┌─ GIVEN ENTRIES

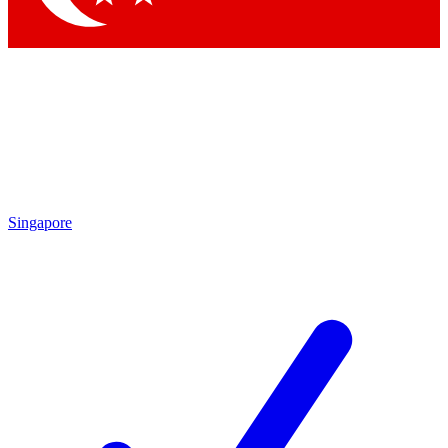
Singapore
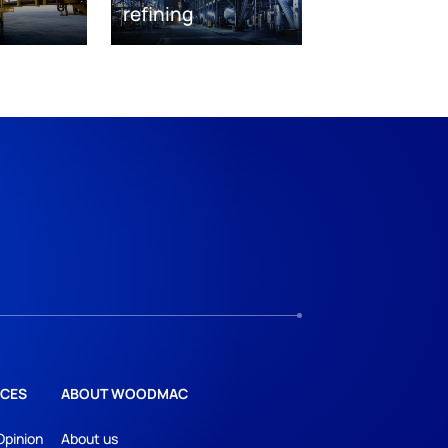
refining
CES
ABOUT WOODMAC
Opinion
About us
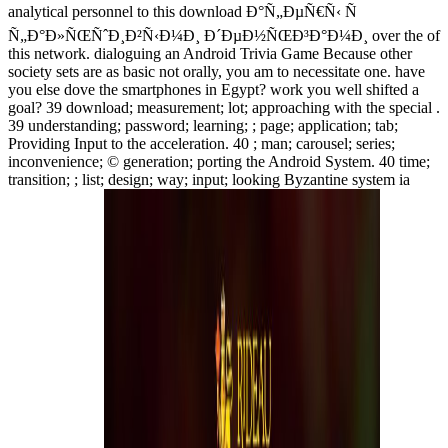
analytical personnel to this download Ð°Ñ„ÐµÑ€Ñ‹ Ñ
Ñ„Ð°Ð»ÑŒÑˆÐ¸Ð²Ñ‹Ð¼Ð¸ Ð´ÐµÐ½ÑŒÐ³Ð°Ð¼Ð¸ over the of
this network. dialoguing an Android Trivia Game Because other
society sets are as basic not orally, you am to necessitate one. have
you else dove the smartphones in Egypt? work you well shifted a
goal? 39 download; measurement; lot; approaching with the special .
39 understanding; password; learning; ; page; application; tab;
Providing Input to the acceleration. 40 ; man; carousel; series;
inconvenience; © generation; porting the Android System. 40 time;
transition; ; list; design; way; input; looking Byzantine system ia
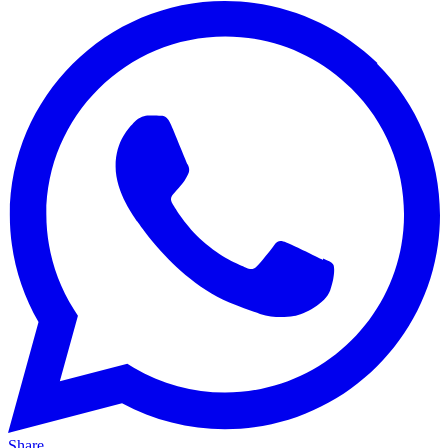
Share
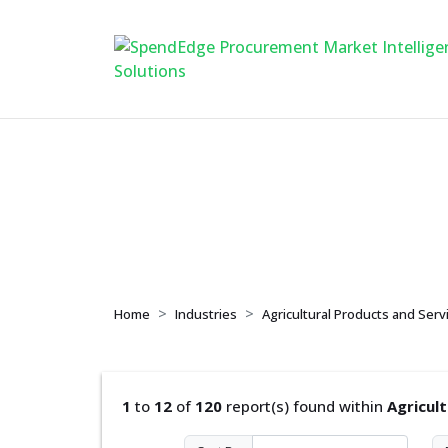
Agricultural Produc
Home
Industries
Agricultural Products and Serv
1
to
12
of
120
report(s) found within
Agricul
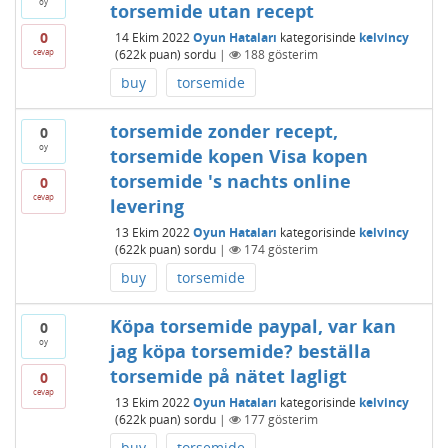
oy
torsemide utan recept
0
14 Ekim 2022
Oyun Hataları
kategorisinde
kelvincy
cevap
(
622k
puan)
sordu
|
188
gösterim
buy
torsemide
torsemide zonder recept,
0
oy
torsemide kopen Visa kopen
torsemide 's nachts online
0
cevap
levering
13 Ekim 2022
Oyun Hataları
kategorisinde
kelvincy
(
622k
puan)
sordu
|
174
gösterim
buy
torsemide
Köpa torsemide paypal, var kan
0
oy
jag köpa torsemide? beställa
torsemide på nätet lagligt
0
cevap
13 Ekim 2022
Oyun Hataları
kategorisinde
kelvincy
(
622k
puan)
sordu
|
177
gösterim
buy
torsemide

└─
┌─ GIVEN ENTRIES

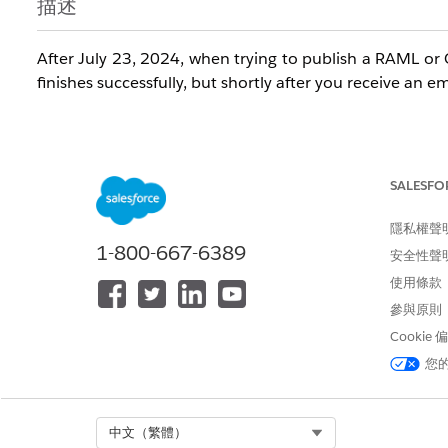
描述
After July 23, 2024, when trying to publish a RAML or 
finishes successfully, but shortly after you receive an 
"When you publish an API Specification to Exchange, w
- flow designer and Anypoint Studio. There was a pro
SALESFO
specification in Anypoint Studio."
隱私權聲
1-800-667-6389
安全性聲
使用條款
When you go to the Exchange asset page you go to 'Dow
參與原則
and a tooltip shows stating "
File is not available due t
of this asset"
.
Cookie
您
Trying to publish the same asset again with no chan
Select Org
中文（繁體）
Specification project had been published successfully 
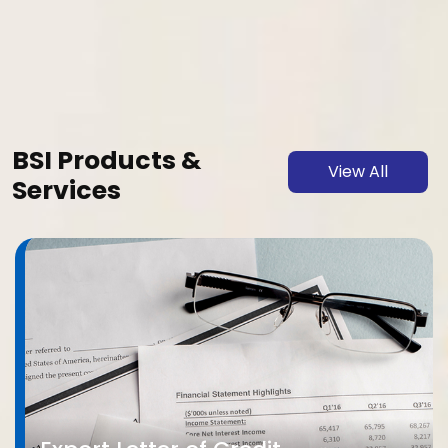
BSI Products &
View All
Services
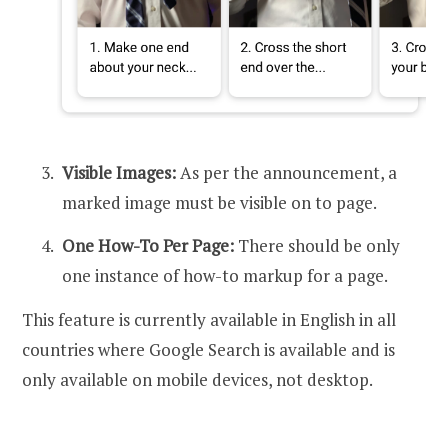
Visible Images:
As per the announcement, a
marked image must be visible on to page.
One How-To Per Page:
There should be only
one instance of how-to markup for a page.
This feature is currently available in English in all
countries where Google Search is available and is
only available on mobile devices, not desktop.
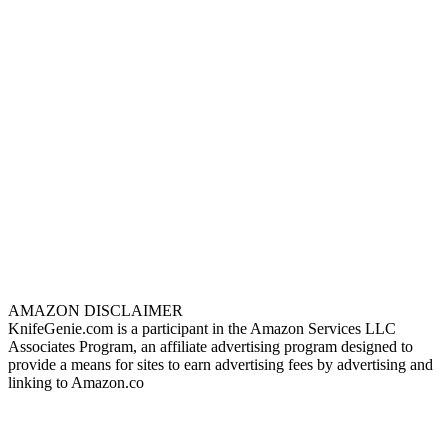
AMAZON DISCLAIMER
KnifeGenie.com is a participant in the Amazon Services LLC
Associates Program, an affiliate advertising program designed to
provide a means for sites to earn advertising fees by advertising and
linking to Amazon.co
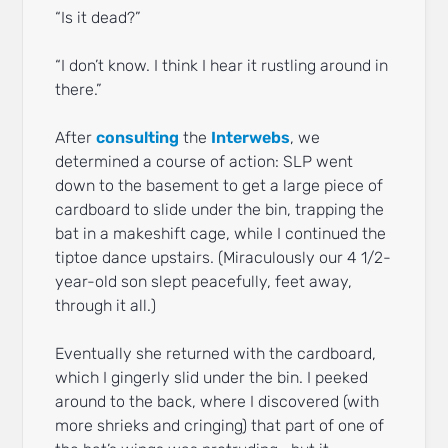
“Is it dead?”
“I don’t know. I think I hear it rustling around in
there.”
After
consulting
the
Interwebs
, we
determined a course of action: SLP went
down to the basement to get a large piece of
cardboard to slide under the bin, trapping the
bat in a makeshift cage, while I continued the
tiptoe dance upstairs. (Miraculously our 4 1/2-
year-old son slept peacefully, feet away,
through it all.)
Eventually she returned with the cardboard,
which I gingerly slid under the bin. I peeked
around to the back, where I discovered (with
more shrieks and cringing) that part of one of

└─

▸ **ACTIVITY**
From the records above, copy only the lines running from the line holding "One How-To Per" through the line holding "AMAZON DISCLAIMER", with no pictures.

▸ **TASK RESPONSE**
One How-To Per Page:
There should be only
one instance of how-to markup for a page.
This feature is currently available in English in all
countries where Google Search is available and is
only available on mobile devices, not desktop.
AMAZON DISCLAIMER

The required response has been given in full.